Mesmo assim lembro daquela canção e quando a tristeza dos acontecimentos brasileiros atuais toma conta da minha cabeça me desenergizo um pouco pelo futuro do pretérito que perdi na conjugação de vários verbos sociais. Alguns dos meus amigos me atingiram como cortes de papel, silenciosos, disfarçados pela inofensividade da brancura do ofício, ou do pautado, em suas linhas retilíneas que acabam do outro lado, pois vazios que são não se deixaram tocar pela tinta que podia contar um enredo de completude. Foram cortes fininhos, ardentes, cobertos pela pele como se não existissem, mas a água quando os lava mostra exatamente a ferida oculta aos olhos e sentida nos nervos. E o ar de normalidade se apodera dos maus samaritanos. Seus passaportes egocêntricos agora com folhas carimbadas em campos devidamente preenchidos por uma tinta de caneta de folgada ponta, escrevendo tortuosidades. Não há de se produzir linhas esculpidas, nem arte, nem som de alegria, pois não perceberam o cartucho estourado segurado pela ponteira danificada que está prestes a estourar em nossas vidas.
Sigo no desenrolar dos meus pensamentos, tentando entender minha inserção universal, avaliando meu próprio mundo interior. Passo a ter compreensão de que muito pior que ser desinformado é ser mal informado, ou pior ainda, manipulado. Escutando a balada do louco intrerpretada por Ney Matogrosso, convicção de que pretendo viver a minha loucura pessoal em vez de me impessoalizar.
Em detrimento às minhas críticas aos super-heróis que inventam inimigos de outros mundos quando já temos crueldades reais e avassaladoras na Terra as quais são pouco abordadas, sigo curtindo alguns mangás japoneses. Em todos eles algum superdotado se sobressai com qualidades  que costumam desenvolver-se no desenrolar dos capítulos. Como sempre, na batalha final, o autoconhecimento do personagem o leva a uma internalização profunda externalizada num último golpe fatal, onde o bem subjuga o mal.

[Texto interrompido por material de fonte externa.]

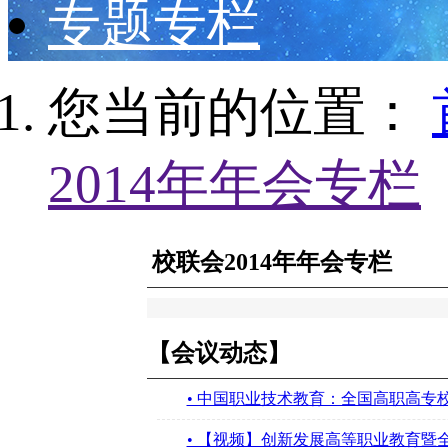
专题专栏
您当前的位置：
2014年年会专栏
校联会2014年年会专栏
【会议动态】
• 中国职业技术教育：全国高职高专校
• 【视频】创新发展高等职业教育暨全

Na vida real, meu herói estava preso. Seus golpes eram políticos, sua força estava nos outros, sua vida entrecortada pela injustiça de quem deveria promover a justiça, seus anseios são os meus, sua tristeza minha dor. Aqui a releitura do cristianismo se dá com a escolha de Barrabás novamente. Enquanto o ser humano viver de medo estará fadado a ser consumido pelo ódio. Não existe escrita certa por linhas tortas, mas sim história manchada em papéis que cortam.